"""Predictive analytics for skill success probability.
This module provides machine learning-based prediction of skill invocation
success probability based on historical patterns and contextual features.
"""
from __future__ import annotations
import sqlite3
from dataclasses import dataclass
from datetime import datetime
from pathlib import Path
from typing import TYPE_CHECKING
import numpy as np
from sklearn.ensemble import RandomForestClassifier
from sklearn.preprocessing import StandardScaler
if TYPE_CHECKING:
pass
@dataclass
class SessionContext:
"""Context information about the current session.
Attributes:
session_id: Unique session identifier
session_start_time: When session started (ISO format)
skills_used_in_session: List of skills already used
project_name: Optional project name
"""
session_id: str
session_start_time: str
skills_used_in_session: list[str]
project_name: str | None = None
class SkillSuccessPredictor:
"""Predict skill success probability using machine learning.
Uses RandomForest classifier trained on historical invocation data
to predict the probability that a skill invocation will succeed
based on temporal patterns, performance metrics, and user familiarity.
Example:
>>> predictor = SkillSuccessPredictor(Path("skills.db"))
>>> predictor.train_model()
>>> context = SessionContext(
... session_id="abc123",
... session_start_time="2025-02-10T12:00:00",
... skills_used_in_session=["pytest-run", "ruff-check"]
... )
>>> prob = predictor.predict_success_probability(
... "semantic-search",
... "Find similar code patterns",
... "execution",
... context
... )
>>> print(f"Success probability: {prob:.2%}")
"""
def __init__(self, db_path: Path) -> None:
"""Initialize predictor with database connection.
Args:
db_path: Path to SQLite database file
"""
self.db_path = db_path
self.model: RandomForestClassifier | None = None
self.scaler: StandardScaler | None = None
self.feature_names: list[str] = [
"hour_of_day",
"day_of_week",
"invocation_count_24h",
"avg_completion_rate_24h",
"workflow_phase_encoded",
"session_length_minutes",
"user_skill_familiarity",
]
self._phase_encoding: dict[str, int] = {}
def extract_features(
self,
skill_name: str,
user_query: str | None,
workflow_phase: str | None,
session_context: SessionContext,
) -> dict[str, float]:
"""Extract 7 features from skill invocation context.
Args:
skill_name: Name of skill being invoked
user_query: User's query/description (optional)

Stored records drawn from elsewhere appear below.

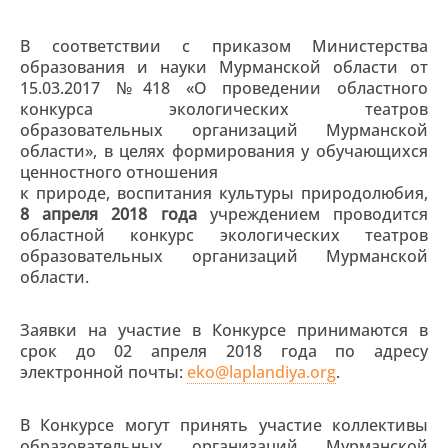
В соответствии с приказом Министерства
образования и науки Мурманской области от
15.03.2017 №418 «О проведении областного
конкурса экологических театров
образовательных организаций Мурманской
области», в целях формирования у обучающихся
ценностного отношения
к природе, воспитания культуры природолюбия,
8 апреля 2018 года
учреждением проводится
областной конкурс экологических театров
образовательных организаций Мурманской
области.
Заявки на участие в Конкурсе принимаются в
срок до 02 апреля 2018 года по адресу
электронной почты:
eko@laplandiya.org
.
В Конкурсе могут принять участие коллективы
образовательных организаций Мурманской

workflow_phase: Current workflow phase (e.g., "setup", "execution")
session_context: Session context information
Returns:
Dictionary mapping feature names to float values
"""
now = datetime.now()
# Feature 1: hour_of_day (0-23)
hour_of_day = float(now.hour)
# Feature 2: day_of_week (0-6, Monday=0)
day_of_week = float(now.weekday())
# Query historical data for remaining features
with sqlite3.connect(self.db_path) as conn:
conn.row_factory = sqlite3.Row
cursor = conn.cursor()
# Feature 3: invocation_count_24h
cursor.execute(
"""
SELECT COUNT(*) as count
FROM skill_invocation
WHERE skill_name = ?
AND datetime(invoked_at) >= datetime('now', '-24 hours')
""",
(skill_name,),
)
row = cursor.fetchone()
invocation_count_24h = float(row["count"] if row else 0)
# Feature 4: avg_completion_rate_24h
cursor.execute(
"""
SELECT AVG(CASE WHEN completed = 1 THEN 1.0 ELSE 0.0 END) as rate
FROM skill_invocation
WHERE skill_name = ?
AND datetime(invoked_at) >= datetime('now', '-24 hours')
""",
(skill_name,),
)
row = cursor.fetchone()
avg_completion_rate_24h = float(row["rate"] if row and row["rate"] else 0.0)
# Feature 5: workflow_phase_encoded
if workflow_phase:
if workflow_phase not in self._phase_encoding:
self._phase_encoding[workflow_phase] = len(self._phase_encoding)
workflow_phase_encoded = float(self._phase_encoding[workflow_phase])
else:
workflow_phase_encoded = 0.0
# Feature 6: session_length_minutes
try:
session_start = datetime.fromisoformat(session_context.session_start_time)
session_length_minutes = float((now - session_start).total_seconds() / 60)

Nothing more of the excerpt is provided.